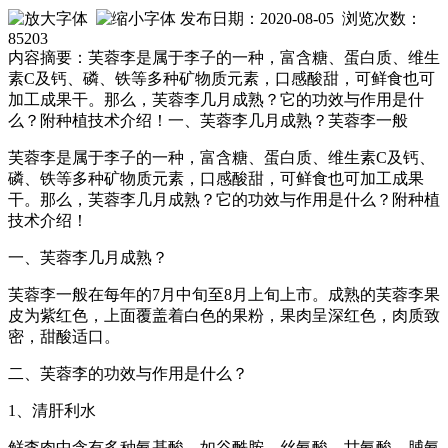
发布日期：2020-08-05 浏览次数：
85203
内容摘要：芙蓉李是属于李子的一种，富含糖、蛋白质、维生
素C及钙、磷、铁等多种矿物质元素，口感酸甜，可鲜食也可
加工成果干。那么，芙蓉李几月成熟？它的功效与作用是什
么？附种植技术介绍！一、芙蓉李几月成熟？芙蓉李一般
芙蓉李是属于李子的一种，富含糖、蛋白质、维生素C及钙、
磷、铁等多种矿物质元素，口感酸甜，可鲜食也可加工成果
干。那么，芙蓉李几月成熟？它的功效与作用是什么？附种植
技术介绍！
一、芙蓉李几月成熟？
芙蓉李一般在每年的7月中旬至8月上旬上市。成熟的芙蓉李果
皮为紫红色，上面覆盖着白色的果粉，果肉呈深红色，肉质致
密，甜酸适口。
二、芙蓉李的功效与作用是什么？
1、清肝利水
鲜李肉中含有多种氨基酸，如谷酰胺、丝氨酸、甘氨酸、脯氨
=====
Find every line in the records that contains the word "口感酸甜"; copy those lines.

素C及钙、磷、铁等多种矿物质元素，口感酸甜，可鲜食也可
磷、铁等多种矿物质元素，口感酸甜，可鲜食也可加工成果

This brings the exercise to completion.